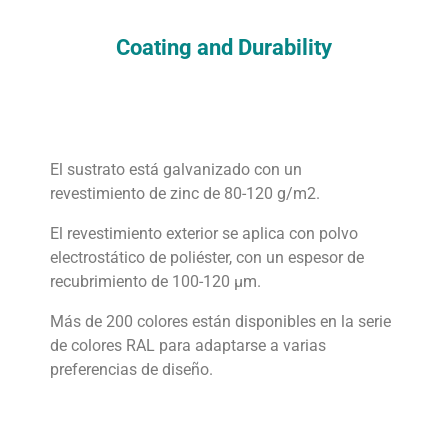
Coating and Durability
El sustrato está galvanizado con un
revestimiento de zinc de 80-120 g/m2.
El revestimiento exterior se aplica con polvo
electrostático de poliéster, con un espesor de
recubrimiento de 100-120 μm.
Más de 200 colores están disponibles en la serie
de colores RAL para adaptarse a varias
preferencias de diseño.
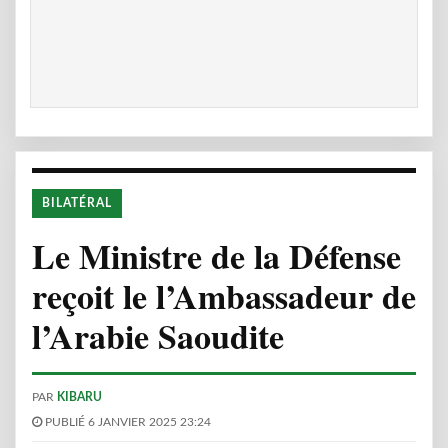
BILATÉRAL
Le Ministre de la Défense
reçoit le l’Ambassadeur de
l’Arabie Saoudite
PAR
KIBARU
PUBLIÉ 6 JANVIER 2025 23:24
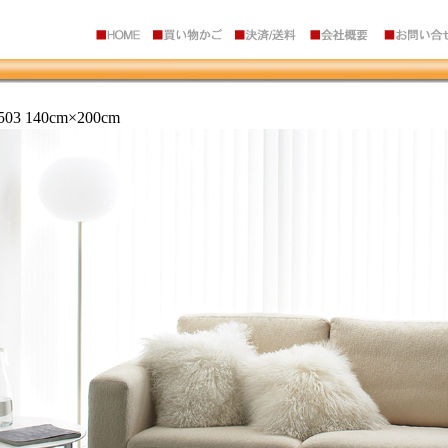
3 140cm×200cm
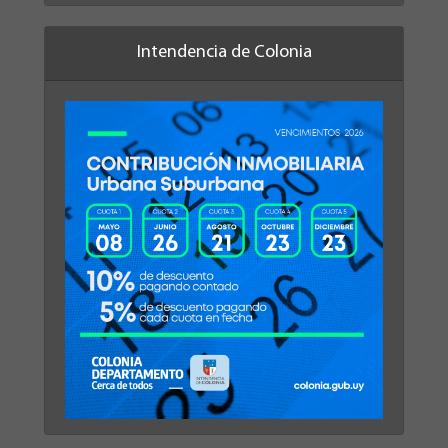
Intendencia de Colonia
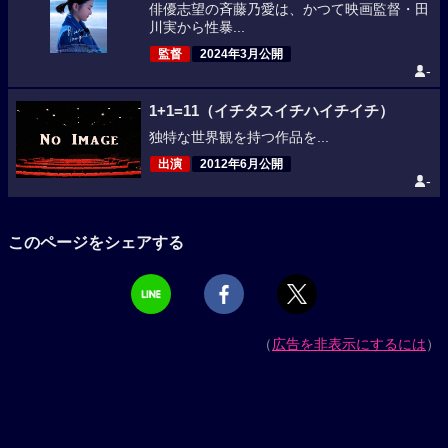
俳優志望の斉藤乃愛は、かつて映画監督・田
川実から性暴...
監督
2024年3月公開
-
1+1=11（イチタスイチハイチイチ）
独特な世界観を持つ作品を...
出演
2012年6月公開
-
このページをシェアする
（
広告を非表示にするには
）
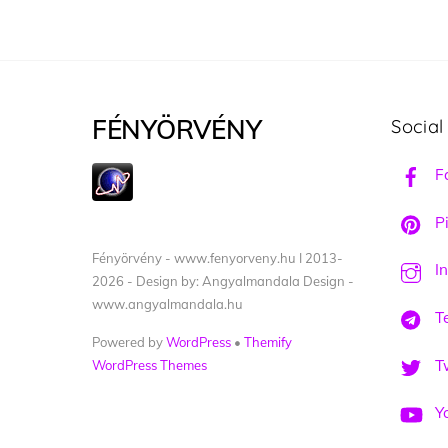
FÉNYÖRVÉNY
Social
F
Pi
Fényörvény - www.fenyorveny.hu I 2013-
I
2026 - Design by: Angyalmandala Design -
www.angyalmandala.hu
T
Powered by
WordPress
•
Themify
Tw
WordPress Themes
Y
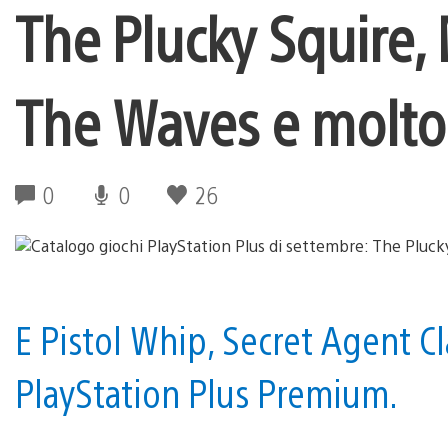
The Plucky Squire,
The Waves e molto 
0
0
26
E Pistol Whip, Secret Agent Cla
PlayStation Plus Premium.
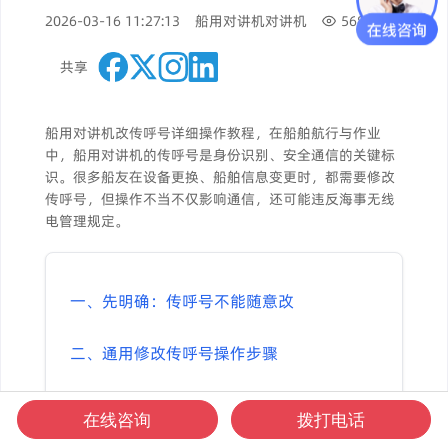
2026-03-16 11:27:13
船用对讲机
对讲机
568
共享
船用对讲机改传呼号详细操作教程，在船舶航行与作业
中，船用对讲机的传呼号是身份识别、安全通信的关键标
识。很多船友在设备更换、船舶信息变更时，都需要修改
传呼号，但操作不当不仅影响通信，还可能违反海事无线
电管理规定。
一、先明确：传呼号不能随意改
二、通用修改传呼号操作步骤
三、常见机型快速修改要点
在线咨询
拨打电话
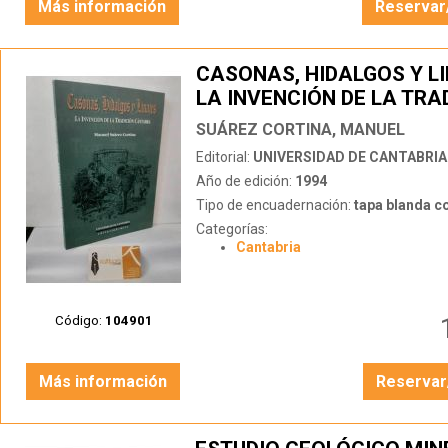
Más información
Reservar
CASONAS, HIDALGOS Y LI
LA INVENCIÓN DE LA TRA
CÁNTABRA
SUÁREZ CORTINA, MANUEL
Editorial:
UNIVERSIDAD DE CANTABRIA
Año de edición:
1994
Tipo de encuadernación:
tapa blanda c
Categorías:
Cantabria
Código:
104901
Más información
Reservar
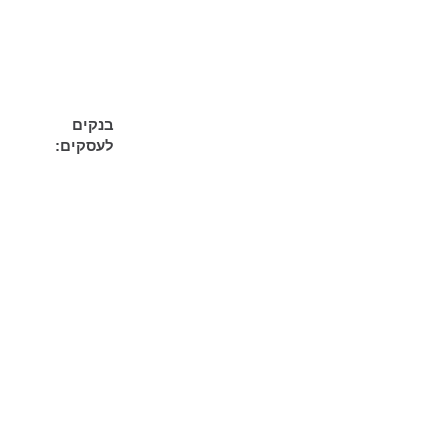
בנקים
לעסקים:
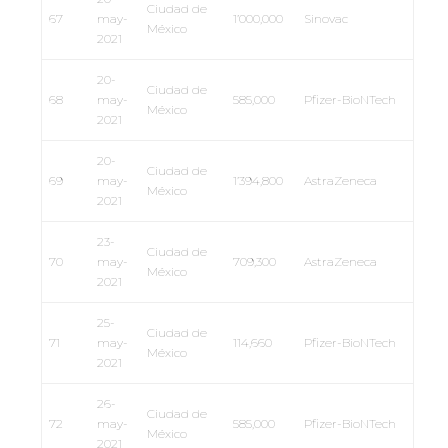
Ciudad de
67
may-
1’000,000
Sinovac
México
2021
20-
Ciudad de
68
may-
585,000
Pfizer-BioNTech
México
2021
20-
Ciudad de
69
may-
1’394,800
AstraZeneca
México
2021
23-
Ciudad de
70
may-
709,300
AstraZeneca
México
2021
25-
Ciudad de
71
may-
114,660
Pfizer-BioNTech
México
2021
26-
Ciudad de
72
may-
585,000
Pfizer-BioNTech
México
2021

--------------------

» **TRY IT**:
The material above is to be repeated word for word, with no images kept.

» **THE COMPLETED TASK**:
Coating and Durability
El sustrato está galvanizado con un
revestimiento de zinc de 80-120 g/m2.
El revestimiento exterior se aplica con polvo
electrostático de poliéster, con un espesor de
recubrimiento de 100-120 μm.
Más de 200 colores están disponibles en la serie
de colores RAL para adaptarse a varias
preferencias de diseño.
BILATÉRAL
Le Ministre de la Défense
reçoit le l’Ambassadeur de
l’Arabie Saoudite
PAR
KIBARU
PUBLIÉ 6 JANVIER 2025 23:24
3 140cm×200cm
Intendencia de Colonia
俳優志望の斉藤乃愛は、かつて映画監督・田
川実から性暴...
監督
2024年3月公開
-
1+1=11（イチタスイチハイチイチ）
独特な世界観を持つ作品を...
出演
2012年6月公開
-
このページをシェアする
（
広告を非表示にするには
）
FÉNYÖRVÉNY
Social
F
Pi
Fényörvény - www.fenyorveny.hu I 2013-
I
2026 - Design by: Angyalmandala Design -
www.angyalmandala.hu
T
Powered by
WordPress
•
Themify
Tw
WordPress Themes
Y
The Plucky Squire,
The Waves e molto 
0
0
26
E Pistol Whip, Secret Agent Cla
PlayStation Plus Premium.
2026-03-16 11:27:13
船用对讲机
对讲机
568
共享
船用对讲机改传呼号详细操作教程，在船舶航行与作业
中，船用对讲机的传呼号是身份识别、安全通信的关键标
识。很多船友在设备更换、船舶信息变更时，都需要修改
传呼号，但操作不当不仅影响通信，还可能违反海事无线
电管理规定。
一、先明确：传呼号不能随意改
二、通用修改传呼号操作步骤
三、常见机型快速修改要点
在线咨询
拨打电话
Más información
Reservar
CASONAS, HIDALGOS Y LI
LA INVENCIÓN DE LA TRA
CÁNTABRA
SUÁREZ CORTINA, MANUEL
Editorial:
UNIVERSIDAD DE CANTABRIA
Año de edición:
1994
Tipo de encuadernación:
tapa blanda c
Categorías:
Cantabria
Código:
104901
Más información
Reservar
בנקים
לעסקים:
Ciudad de
67
may-
1’000,000
Sinovac
México
2021
20-
Ciudad de
68
may-
585,000
Pfizer-BioNTech
México
2021
20-
Ciudad de
69
may-
1’394,800
AstraZeneca
México
2021
23-
Ciudad de
70
may-
709,300
AstraZeneca
México
2021
25-
Ciudad de
71
may-
114,660
Pfizer-BioNTech
México
2021
26-
Ciudad de
72
may-
585,000
Pfizer-BioNTech
México
2021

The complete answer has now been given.